YOUR GOAL = Each line of the data below that holds the word "client" is to be reported in full.

PROVIDED DATA =
########################################

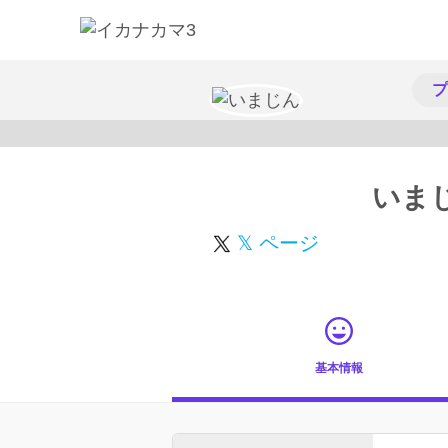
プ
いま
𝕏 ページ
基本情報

########################################

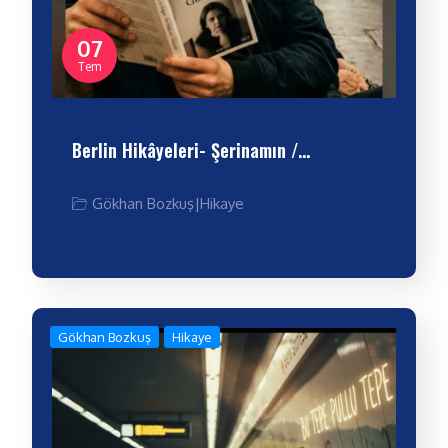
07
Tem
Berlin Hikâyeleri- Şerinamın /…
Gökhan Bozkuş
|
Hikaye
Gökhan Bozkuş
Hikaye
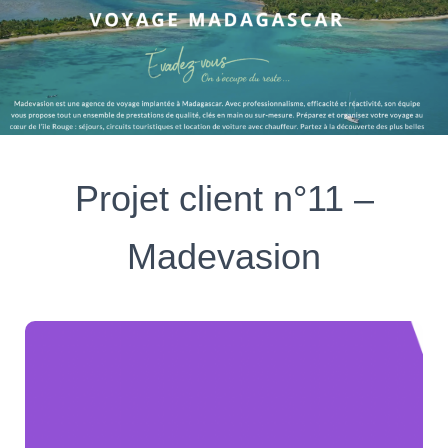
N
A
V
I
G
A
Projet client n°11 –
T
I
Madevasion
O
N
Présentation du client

########################################

OUTPUT OF THE TASK =
Projet client n°11 –
Présentation du client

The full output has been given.